No seio do amor humano - e não prescindindo dele,
como se fez na denominada leitura "alegórica", que reduziu o Cântico a
uma dimensão espiritualizante - devemos colher um sinal posterior, o
do amor transcendente de Deus pela sua criatura. É o segundo nível
interpretativo através do qual o Cântico se tornou igualmente o texto da
mística cristã: citemos apenas os "Pensamentos sobre o amor de Deus",
de Santa Teresa de Ávila, e a obra-prima literária e mística que é o
"Cântico espiritual" de S. João da Cruz, que se alimentam do Cântico
dos Cânticos.
A representação plástica mais famosa deste
entrançamento espiritual poderá ser o "Êxtase de Santa Teresa", de
Bernini, na igreja romana de Santa Maria da Vitória: um anjo lança a
flecha do amor divino na direção da santa, que está imersa num êxtase
físico e interior de altíssima intensidade, espiritual e sensual.

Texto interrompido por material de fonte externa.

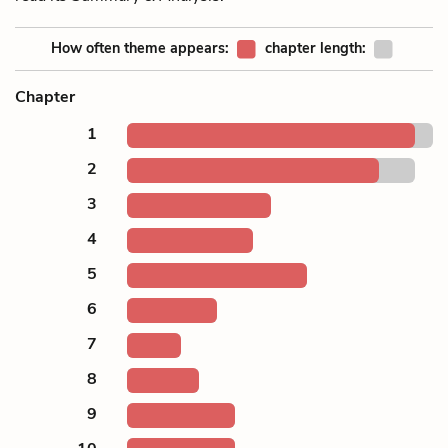
How often theme appears:
chapter length:
Chapter
1
2
3
4
5
6
7
8
9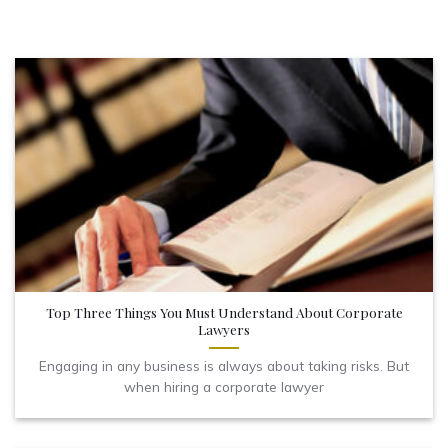
Top Three Things You Must Understand About Corporate
Lawyers
Engaging in any business is always about taking risks. But
when hiring a corporate lawyer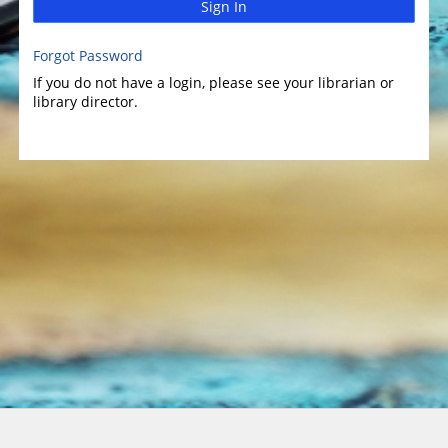
Sign In
Forgot Password
If you do not have a login, please see your librarian or
library director.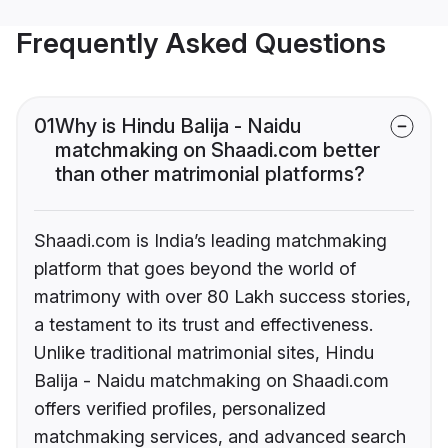
Frequently Asked Questions
01
Why is Hindu Balija - Naidu
matchmaking on Shaadi.com better
than other matrimonial platforms?
Shaadi.com is India’s leading matchmaking
platform that goes beyond the world of
matrimony with over 80 Lakh success stories,
a testament to its trust and effectiveness.
Unlike traditional matrimonial sites, Hindu
Balija - Naidu matchmaking on Shaadi.com
offers verified profiles, personalized
matchmaking services, and advanced search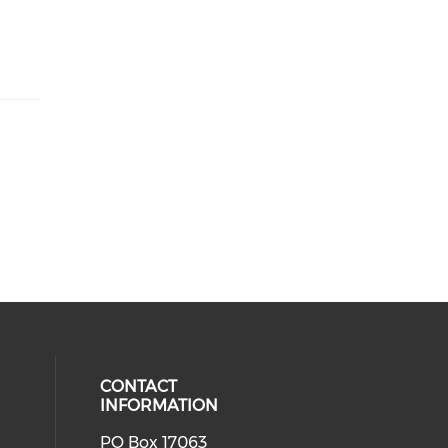
CONTACT
INFORMATION
PO Box 17063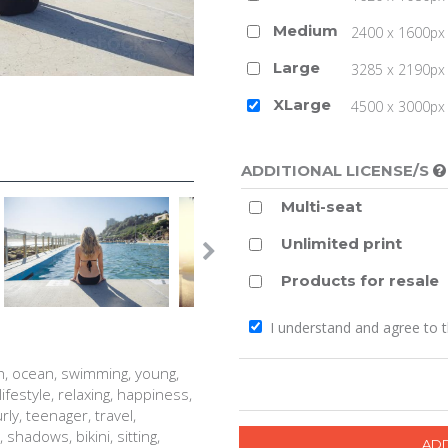
Medium
2400 x 1600px 
Large
3285 x 2190px 
XLarge
4500 x 3000px (
ADDITIONAL LICENSE/S
Multi-seat
Unlimited print
Products for resale
I understand and agree to 
h, ocean, swimming, young,
lifestyle, relaxing, happiness,
y, teenager, travel,
shadows, bikini, sitting,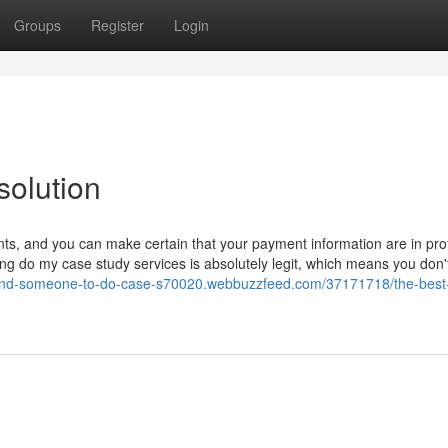
Groups
Register
Login
solution
s, and you can make certain that your payment information are in pro
ng do my case study services is absolutely legit, which means you don'
/find-someone-to-do-case-s70020.webbuzzfeed.com/37171718/the-best-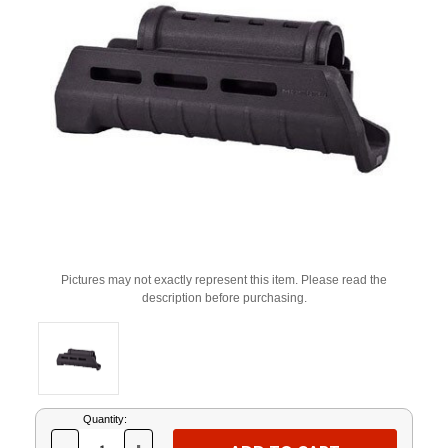
Pictures may not exactly represent this item. Please read the
description before purchasing.
Current
Quantity:
Stock: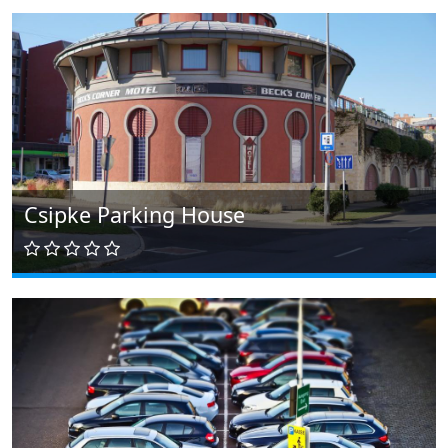
Csipke Parking House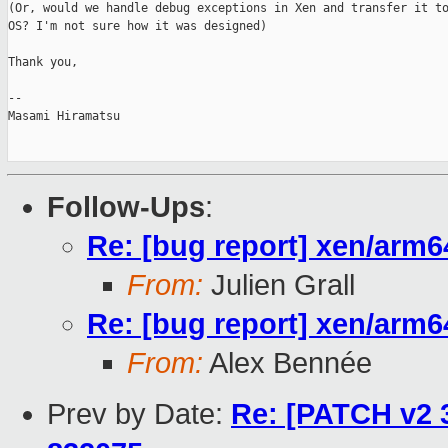
(Or, would we handle debug exceptions in Xen and transfer it to
OS? I'm not sure how it was designed)

Thank you,

-- 

Masami Hiramatsu

Follow-Ups
:
Re: [bug report] xen/arm
From:
Julien Grall
Re: [bug report] xen/arm
From:
Alex Bennée
Prev by Date:
Re: [PATCH v2 3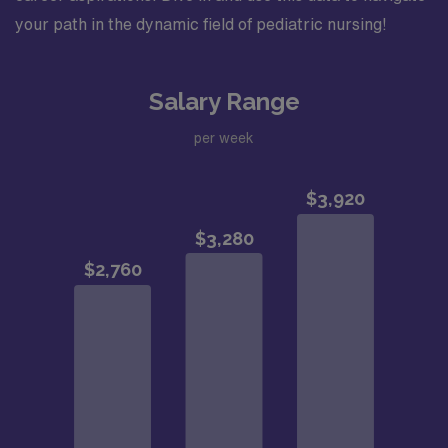
your path in the dynamic field of pediatric nursing!
Salary Range
per week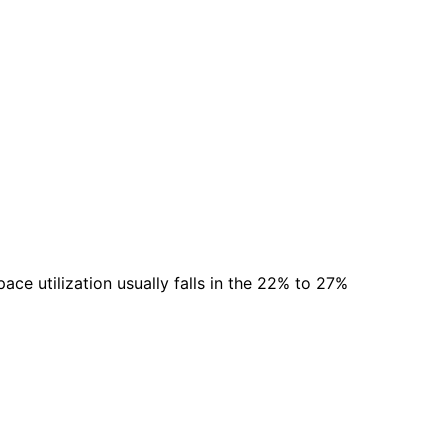
ace utilization usually falls in the 22% to 27%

A
virgem amante abandona-se a Deus através de um amor incandescente que
toma todo o ser, incluindo físico.
Além dos já citados capítulos 1-3 do profeta
Oseias, liga-se o capítulo 16 do profeta Ezequiel, algumas páginas
muito ternas páginas de Isaías (54, 1-8 e 61, 10 - 62, 5), e também o
apelo que Paulo dirige aos efésios: «Assim devem também os maridos amar
as suas mulheres, como o seu próprio corpo. Quem ama a sua mulher,
ama-se a si mesmo. De facto, ninguém jamais odiou o seu próprio corpo;
pelo contrário, alimenta-o e cuida dele, como Cristo faz à Igreja;
porque nós somos membros do seu Corpo. Por isso, o homem deixará o pai e
a mãe, unir-se-á à sua mulher e serão os dois uma só carne. Grande é
este mistério; mas eu interpreto-o em relação a Cristo e à Igreja» (5,
28-32).
Mas na Bíblia o texto que mais faz resplandecer a
maravilha do amor humano e o seu valor de sinal teológico é
precisamente o Cântico. Deus, com efeito, como ensina a primeira carta
de S. João, «é amor». Um antigo texto judaico comentava assim a viagem
de Israel no deserto do Sinai: «O Senhor vem do Sinai para acolher
Israel como um noivo vai ao encontro da sua noiva, como um esposo
abraça a sua esposa».
O Cântico, por isso, deve acompanhar os
enamorados nas fases escuras e serenas, no riso e nas lágrimas desse
extraordinário acontecimento que é o seu amor. Mas o Cântico é, na sua
meta terminal, a figura suprema do amor entre Deus e a sua criatura,
pelo qual se torna um texto capital sobretudo para todos os crentes.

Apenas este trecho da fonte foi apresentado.